A.N. Wilson has been at it again. The prolific English novelist, television reviewer, former literary editor, columnist, biographer of Jesus and the House of Windsor (not the same book), chronicler of London, purveyor of private tittle-tattle from the Queen Mum's dinner table, self-styled grouch, alleged racist, youngish fogey, agent provocateur, former Catholic, ex-seminarian, former Church of England member, current agnostic and all-round high-status 49-year-old twice-married hack has this time selected as his target our own Seamus Heaney.
In a recent column in the Sunday Telegraph, the poet incurred the formidable wrath of Wilson for his temerity in walking off with the Whitbread Prize. The judges who awarded Heaney the prize for his translation of Beowulf came in for criticism too, having failed to see that "Heaney, like the Beowulf poet, is a minor talent, grossly over-praised for political reasons. His talents as a poet wouldn't, in a sane world, have taken him further than the parish magazine, but he is hailed as a Nobel Prize winner because he's - Glory Be to the Father - a Catholic from Northern Ireland."
There was a lot more along these lines. For example: "We are all meant to love Ulster Catholics, just as we are all meant to love the Lawrence family and the Albanian bandits of Kosovo."
Never mind, Seamus: Wilson once said that A.S. Byatt looked like a "blue balloon" and dismissed Marina Warner as a "bore", yet nobody took a blind bit of notice.
Regular readers of A.N. Wilson, even those who rate Heaney highly, will have enjoyed this particular column mightily. For they know that, above all, Wilson is that sine qua non of every worthwhile newspaper, the professional controversialist. Whatever can be said about him, and most things have been, he is always a good read. Mr Wilson, as Hunter Davies so memorably pointed out, has always specialised in glorious generalisation based on the slimmest of information: "That is why his journalism is so enjoyable and his biographies so readable."
For those who would like to get in on the game, and hone their skills at the wheel of a master, this column of Wilson's is an excellent example of the genre. It parades the usual personal insults, already mentioned. Just in case some readers already dislike Heaney's poetry, and may not therefore be outraged, the late Ted Hughes and Andrew Motion are also derided as "non-poets".
The net is widened to an alarming degree: in comes the gratuitous implied racist insult to the Lawrence family, and the wild, all-encompassing ethnic swipe at the Albanian "bandits" of Kosovo.

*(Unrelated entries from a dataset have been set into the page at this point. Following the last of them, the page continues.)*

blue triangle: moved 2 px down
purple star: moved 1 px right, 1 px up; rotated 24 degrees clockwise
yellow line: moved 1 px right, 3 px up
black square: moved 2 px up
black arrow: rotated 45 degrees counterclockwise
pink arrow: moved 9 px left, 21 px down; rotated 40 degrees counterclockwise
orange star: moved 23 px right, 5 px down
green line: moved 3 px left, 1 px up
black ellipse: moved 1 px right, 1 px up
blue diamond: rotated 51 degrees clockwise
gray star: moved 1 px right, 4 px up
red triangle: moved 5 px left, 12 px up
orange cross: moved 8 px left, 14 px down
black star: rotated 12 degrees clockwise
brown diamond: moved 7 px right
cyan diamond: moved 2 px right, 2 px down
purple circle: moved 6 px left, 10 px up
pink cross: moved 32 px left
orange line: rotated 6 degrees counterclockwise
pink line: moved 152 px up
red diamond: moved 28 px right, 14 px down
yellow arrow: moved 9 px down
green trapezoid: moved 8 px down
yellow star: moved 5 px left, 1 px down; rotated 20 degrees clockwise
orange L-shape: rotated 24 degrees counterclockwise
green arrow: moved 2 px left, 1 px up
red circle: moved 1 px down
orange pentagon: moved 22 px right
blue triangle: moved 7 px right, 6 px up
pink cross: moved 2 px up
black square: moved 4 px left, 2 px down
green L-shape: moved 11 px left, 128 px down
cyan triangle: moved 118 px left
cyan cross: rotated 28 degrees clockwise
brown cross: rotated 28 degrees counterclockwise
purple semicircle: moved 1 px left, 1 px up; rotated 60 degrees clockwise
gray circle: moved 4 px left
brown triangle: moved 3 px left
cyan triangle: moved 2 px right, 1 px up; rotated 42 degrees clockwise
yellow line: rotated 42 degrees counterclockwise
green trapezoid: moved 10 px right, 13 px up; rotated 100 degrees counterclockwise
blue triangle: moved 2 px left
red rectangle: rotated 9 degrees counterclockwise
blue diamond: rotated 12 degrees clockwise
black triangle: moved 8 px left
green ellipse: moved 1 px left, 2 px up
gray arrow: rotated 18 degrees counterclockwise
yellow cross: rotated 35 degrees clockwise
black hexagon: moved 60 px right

Old battles are rejoined. Whitbread judge Anthony Holden is, with expert dismissiveness, "the expert on poker, and the man who keeps writing books on the Prince of Wales." The straightforward sneer has its place: "Famous" Heaney. The sly implication is useful too: we are told it is no accident that Heaney was "discovered" (Wilson's parentheses) "by a guilt-ridden Ulster Protestant editor at Faber, the bachelor Charles Monteith..." Note well the modern implication of "bachelor".
In this kind of column, you must intensify personal rivalries rather than settle them (Wilson's ongoing and fully reciprocated antagonism to Bernard Levin is famous). You must be irritated easily and frequently. You harbour grudges like love tokens, for ever. You spray insults widely, just in case your prime target does not take offence. You evaluate your success by the volume of outraged response. What you least need is the reader who agrees with you. In fact, you don't even have to agree with yourself, as it is quite acceptable to reverse your opinion on any issue once a decent interval has elapsed.
This would all be fine if the whole thing were not a perfectly maintained pose. Some cruel folk aver that, in the case of A.N. Wilson, it is. He has been accused of "faux naivete" in the fogeyish manner some writer-journalists affect of not knowing, for example, who David Beckham is. He is suspected of hiding a deep streak of sentimentalism. His TV reviewer persona has been described as rather touching: "Who", a correspondent to the Telegraph once asked, "could resist the solitary figure in pyjamas (wincyette, no doubt) clutching his mug of Ovaltine before the TV?"
Who, indeed? But as a kicker-up of stink in the print media, Wilson has few equals. He practically invented the job, and now has it down to a fine art. He could be, and usually is, outraged for England. That is why, nonsensical and outrageous as his views often are, he deserves to be cherished, and is.